En effet, le carnet de commandes d'Astrium représente un peu plus de deux ans de chiffre d'affaires. Il est primordial pour Astrium de gagner régulièrement des contrats, en particulier à l'exportation. Face à l'accroissement de la concurrence internationale, il est donc nécessaire qu'Astrium gagne en compétitivité. Cela est vrai pour l'export de satellites, mais aussi pour que le futur lanceur Ariane soit compétitif face à de nouveaux concurrents comme l'américain SpaceX.

C'est lorsque l'entreprise va bien qu'il faut prendre les décisions permettant de sécuriser son avenir à moyen terme. Dans le même temps, le groupe embauchera dans les autres divisions du groupe – Airbus et Airbus Helicopters – dont la production est en croissance. Globalement, l'entreprise créera plus d'emplois qu'elle n'en supprimera.

Bien entendu, il est nécessaire qu'Airbus Group se donne les moyens d'accompagner de manière satisfaisante les réductions de postes prévues. Le groupe en a les moyens : des reclassements vers les autres divisions du groupe – Airbus et Airbus Helicopters –, des départs volontaires et une négociation constructive entre les dirigeants de l'entreprise et les organisations syndicales peuvent permettre d'éviter tout licenciement sec.
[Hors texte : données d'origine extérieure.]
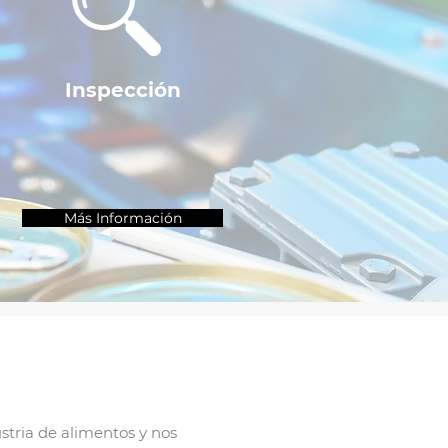
Inspección
Más Información
stria de alimentos y nos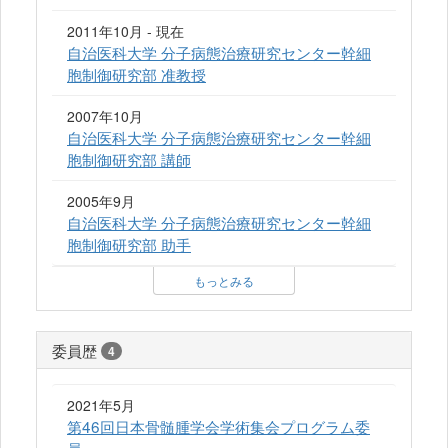
2011年10月 - 現在
自治医科大学 分子病態治療研究センター幹細
胞制御研究部 准教授
2007年10月
自治医科大学 分子病態治療研究センター幹細
胞制御研究部 講師
2005年9月
自治医科大学 分子病態治療研究センター幹細
胞制御研究部 助手
もっとみる
委員歴
4
2021年5月
第46回日本骨髄腫学会学術集会プログラム委
員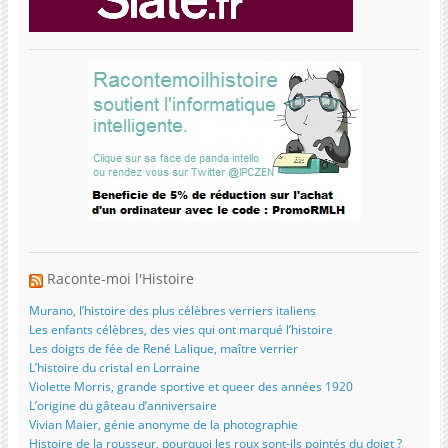
Raconte-moi l'Histoire
Murano, l’histoire des plus célèbres verriers italiens
Les enfants célèbres, des vies qui ont marqué l’histoire
Les doigts de fée de René Lalique, maître verrier
L’histoire du cristal en Lorraine
Violette Morris, grande sportive et queer des années 1920
L’origine du gâteau d’anniversaire
Vivian Maier, génie anonyme de la photographie
Histoire de la rousseur, pourquoi les roux sont-ils pointés du doigt ?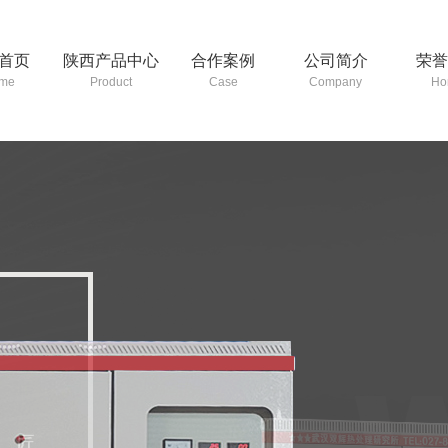
首页
陕西产品中心
合作案例
公司简介
荣
me
Product
Case
Company
Ho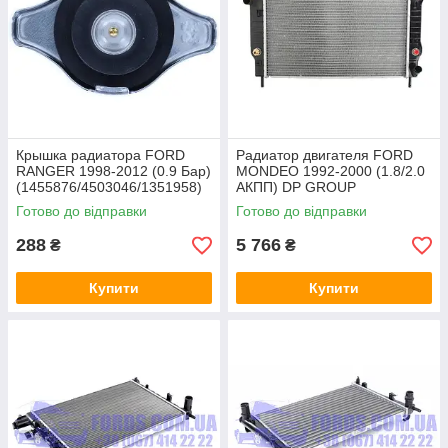
Крышка радиатора FORD
Радиатор двигателя FORD
RANGER 1998-2012 (0.9 Бар)
MONDEO 1992-2000 (1.8/2.0
(1455876/4503046/1351958)
АКПП) DP GROUP
VERNET
Готово до відправки
Готово до відправки
288
5 766
₴
₴
Купити
Купити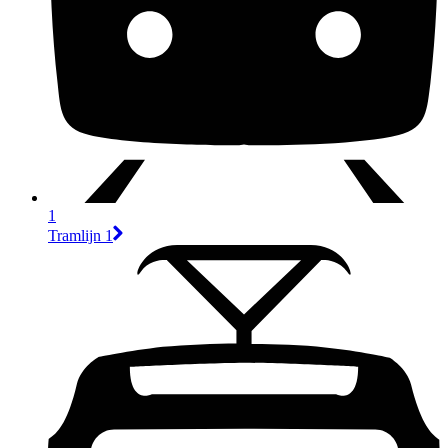
1
Tramlijn 1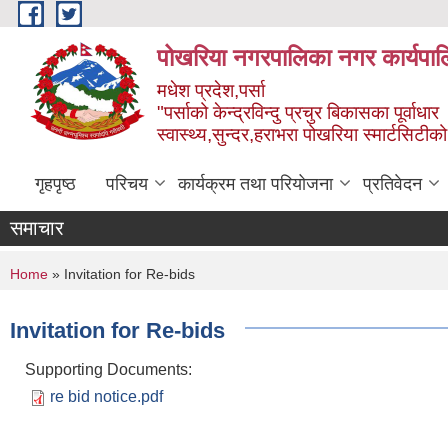
Skip to main content
पोखरिया नगरपालिका नगर कार्यपाल
मधेश प्रदेश,पर्सा
"पर्साको केन्द्रविन्दु प्रचुर बिकासका पूर्वाधार
स्वास्थ्य,सुन्दर,हराभरा पोखरिया स्मार्टसिटी
गृहपृष्ठ
परिचय
कार्यक्रम तथा परियोजना
प्रतिवेदन
समाचार
You are here
Home
» Invitation for Re-bids
Invitation for Re-bids
Supporting Documents:
re bid notice.pdf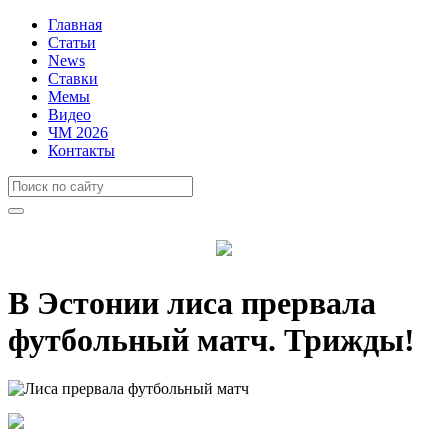
Главная
Статьи
News
Ставки
Мемы
Видео
ЧМ 2026
Контакты
В Эстонии лиса прервала
футбольный матч. Трижды!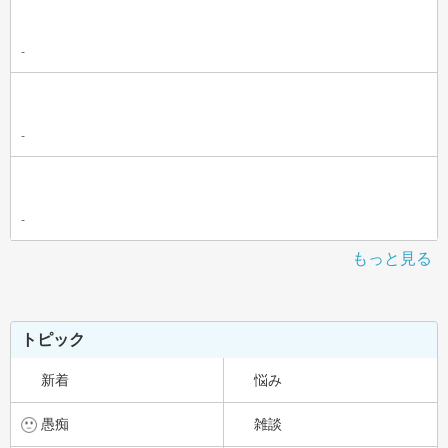
-
-
-
もっと見る
トピック
新着
悩み
愚痴
雑談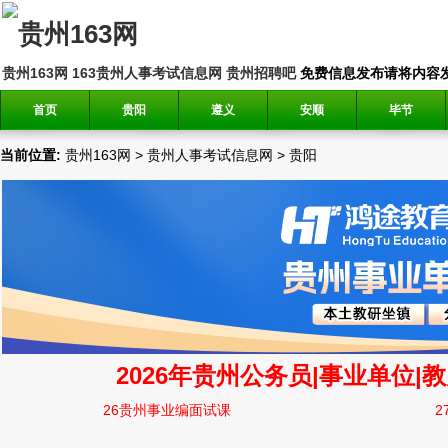
贵州163网
163贵州人事考试信息网
贵州招聘吧
免费信息发布请将内容发送到邮
首页
贵阳
遵义
安顺
毕节
当前位置:
贵州163网
>
贵州人事考试信息网
>
贵阳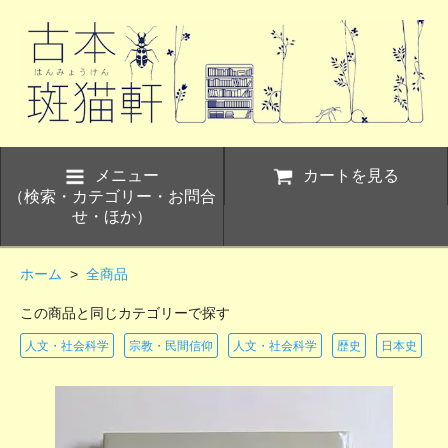
メニュー
カートを見る
（検索・カテゴリー・お問合
せ・ほか）
ホーム
>
全商品
この商品と同じカテゴリーで探す
人文・社会科学
宗教・民間信仰
人文・社会科学
歴史
日本史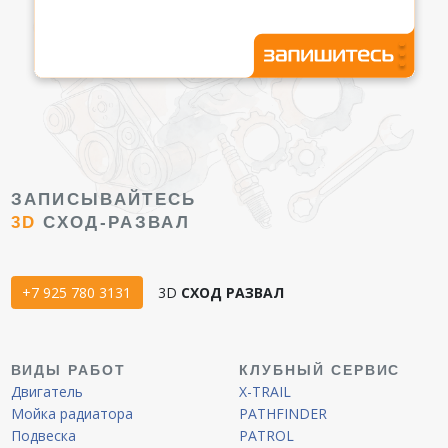
ЗАПИСЫВАЙТЕСЬ
3D
СХОД-РАЗВАЛ
+7 925 780 3131
3D
СХОД РАЗВАЛ
ВИДЫ РАБОТ
КЛУБНЫЙ СЕРВИС
Двигатель
X-TRAIL
Мойка радиатора
PATHFINDER
Подвеска
PATROL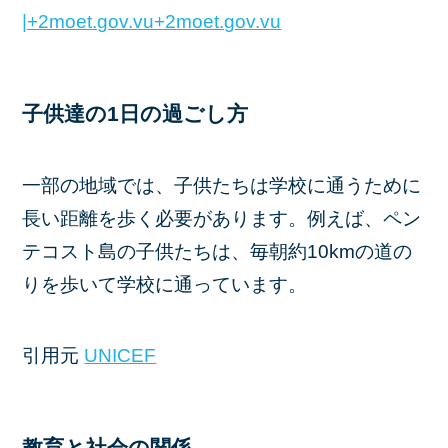
|+2moet.gov.vu+2
moet.gov.vu
子供達の1日の過ごし方
一部の地域では、子供たちは学校に通うために
長い距離を歩く必要があります。​例えば、ペン
テコスト島の子供たちは、毎朝約10kmの道の
りを歩いて学校に通っています。
引用元 ​
UNICEF
教育と社会の関係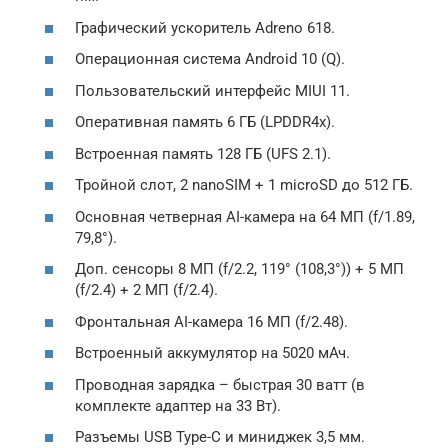
Графический ускоритель Adreno 618.
Операционная система Android 10 (Q).
Пользовательский интерфейс MIUI 11.
Оперативная память 6 ГБ (LPDDR4x).
Встроенная память 128 ГБ (UFS 2.1).
Тройной слот, 2 nanoSIM + 1 microSD до 512 ГБ.
Основная четверная AI-камера на 64 МП (f/1.89,
79,8°).
Доп. сенсоры 8 МП (f/2.2, 119° (108,3°)) + 5 МП
(f/2.4) + 2 МП (f/2.4).
Фронтальная AI-камера 16 МП (f/2.48).
Встроенный аккумулятор на 5020 мАч.
Проводная зарядка – быстрая 30 ватт (в
комплекте адаптер на 33 Вт).
Разъемы USB Type-C и миниджек 3,5 мм.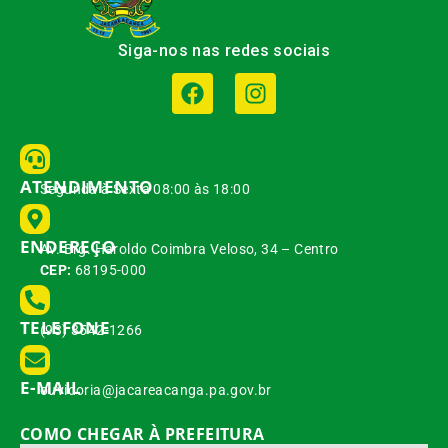
Siga-nos nas redes sociais
ATENDIMENTO
Segunda à Sexta 08:00 às 18:00
ENDEREÇO
Av. Brg. Haroldo Coimbra Veloso, 34 – Centro
CEP:
68195-000
TELEFONE
(93) 3542-1266
E-MAIL
ouvidoria@jacareacanga.pa.gov.br
COMO CHEGAR À PREFEITURA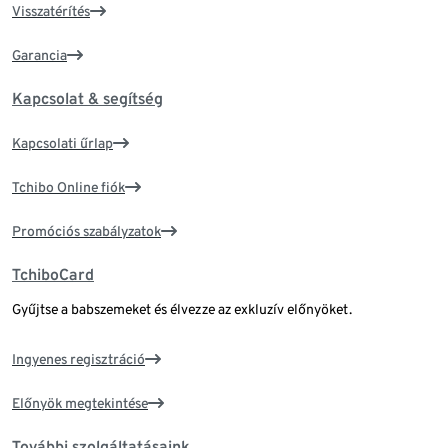
Visszatérítés
Garancia
Kapcsolat & segítség
Kapcsolati űrlap
Tchibo Online fiók
Promóciós szabályzatok
TchiboCard
Gyűjtse a babszemeket és élvezze az exkluzív előnyöket.
Ingyenes regisztráció
Előnyök megtekintése
További szolgáltatásaink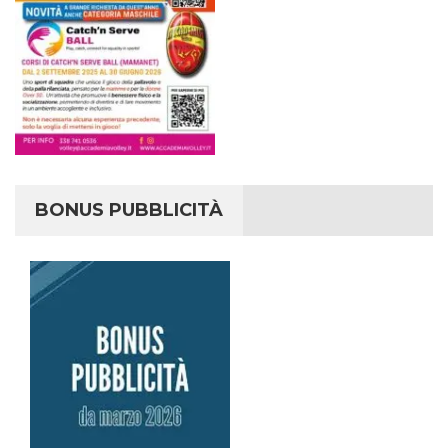
BONUS PUBBLICITÀ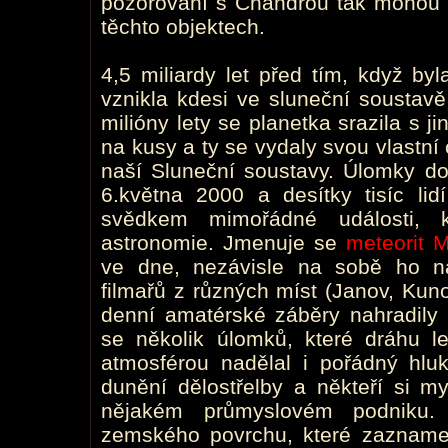
pozorování s Chandrou tak mohou d
těchto objektech.
4,5 miliardy let před tím, když by
vznikla kdesi ve sluneční soustav
milióny lety se planetka srazila s ji
na kusy a ty se vydaly svou vlastn
naší Sluneční soustavy. Úlomky do
6.května 2000 a desítky tisíc lid
svědkem mimořádné události, k
astronomie. Jmenuje se
meteorit 
ve dne, nezávisle na sobě ho na
filmařů z různých míst (Janov, Kuno
denní amatérské záběry nahradily 
se několik úlomků, které dráhu let
atmosférou nadělal i pořádný hluk
dunění dělostřelby a někteří si my
nějakém průmyslovém podniku. 
zemského povrchu, které zazname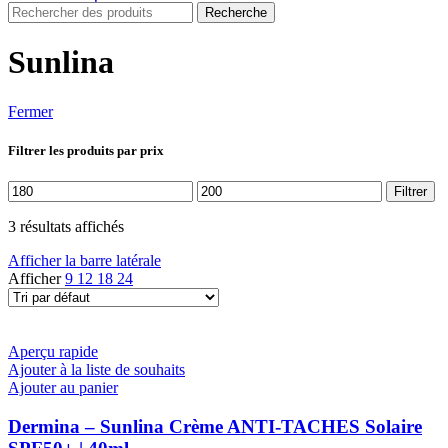
Recherche
Sunlina
Fermer
Filtrer les produits par prix
Prix
Prix
Filtrer
min
max
3 résultats affichés
Afficher la barre latérale
Afficher
9
12
18
24
Aperçu rapide
Ajouter à la liste de souhaits
Ajouter au panier
Dermina – Sunlina Crème ANTI-TACHES Solaire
C'est l'objectif que chacun doit se donner.

En tant qu'actionnaire et client d'Astrium, l'État souhaite avant tout la réussite et le développement de l'entreprise. Aujourd'hui, cela passe par des embauches dans les divisions Airbus et Airbus Helicopters et des réductions de postes dans la division Airbus Défense et Espace. L'activité spatiale d'Airbus Group pourra ainsi gagner en compétitivité, remporter des marchés et – c'est le souhait d'Arnaud Montebourg – embaucher de nouveau lorsque ces gains de compétitivité lui auront permis de consolider et d'accroître son activité.

Mme la présidente. La parole est à Mme Émilienne Poumirol, pour une brève intervention.

Mme Émilienne Poumirol. J'entends que le groupe Airbus va bien et qu'Astrium est une branche particulièrement brillante, mais j'ai un peu de mal à comprendre que le regroupement entre la partie défense et la partie spatiale puisse se faire aux dépens de cette dernière, qui est précisément la plus en pointe.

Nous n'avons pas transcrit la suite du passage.